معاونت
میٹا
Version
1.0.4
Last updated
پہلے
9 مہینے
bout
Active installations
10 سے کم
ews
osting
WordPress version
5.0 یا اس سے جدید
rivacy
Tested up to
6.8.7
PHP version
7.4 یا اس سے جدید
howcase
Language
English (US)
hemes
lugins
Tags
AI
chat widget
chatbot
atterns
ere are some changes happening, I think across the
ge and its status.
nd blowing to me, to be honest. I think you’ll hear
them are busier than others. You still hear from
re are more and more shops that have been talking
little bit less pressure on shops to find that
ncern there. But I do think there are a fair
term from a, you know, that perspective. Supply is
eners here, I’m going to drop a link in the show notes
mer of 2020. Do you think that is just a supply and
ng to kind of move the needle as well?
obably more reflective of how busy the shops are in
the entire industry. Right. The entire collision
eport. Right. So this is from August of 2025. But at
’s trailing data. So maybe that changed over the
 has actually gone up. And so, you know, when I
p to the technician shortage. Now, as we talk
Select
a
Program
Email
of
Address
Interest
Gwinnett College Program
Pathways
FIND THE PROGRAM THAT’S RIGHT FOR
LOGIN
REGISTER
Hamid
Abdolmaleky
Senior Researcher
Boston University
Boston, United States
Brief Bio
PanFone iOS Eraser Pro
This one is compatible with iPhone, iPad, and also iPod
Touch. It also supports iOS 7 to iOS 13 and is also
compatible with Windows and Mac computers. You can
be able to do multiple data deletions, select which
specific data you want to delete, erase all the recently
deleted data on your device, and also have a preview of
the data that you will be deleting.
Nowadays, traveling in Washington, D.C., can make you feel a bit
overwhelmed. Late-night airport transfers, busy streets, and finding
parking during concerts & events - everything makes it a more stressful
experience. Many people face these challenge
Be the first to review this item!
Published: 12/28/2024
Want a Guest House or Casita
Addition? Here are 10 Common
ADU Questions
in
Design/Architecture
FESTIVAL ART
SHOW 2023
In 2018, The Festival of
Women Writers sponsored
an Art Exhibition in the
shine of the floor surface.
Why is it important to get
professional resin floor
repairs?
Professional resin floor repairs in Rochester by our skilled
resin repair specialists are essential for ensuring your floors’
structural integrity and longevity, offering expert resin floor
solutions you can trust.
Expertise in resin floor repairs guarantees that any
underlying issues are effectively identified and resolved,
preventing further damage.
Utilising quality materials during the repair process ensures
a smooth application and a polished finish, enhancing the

----

### WORK INSTRUCTION
Reproduce exactly the lines from the beginning of the entries above up to and including the line that contains "mer of 2020.".

### TASK RESPONSE
معاونت
میٹا
Version
1.0.4
Last updated
پہلے
9 مہینے
bout
Active installations
10 سے کم
ews
osting
WordPress version
5.0 یا اس سے جدید
rivacy
Tested up to
6.8.7
PHP version
7.4 یا اس سے جدید
howcase
Language
English (US)
hemes
lugins
Tags
AI
chat widget
chatbot
atterns
ere are some changes happening, I think across the
ge and its status.
nd blowing to me, to be honest. I think you’ll hear
them are busier than others. You still hear from
re are more and more shops that have been talking
little bit less pressure on shops to find that
ncern there. But I do think there are a fair
term from a, you know, that perspective. Supply is
eners here, I’m going to drop a link in the show notes
mer of 2020. Do you think that is just a supply and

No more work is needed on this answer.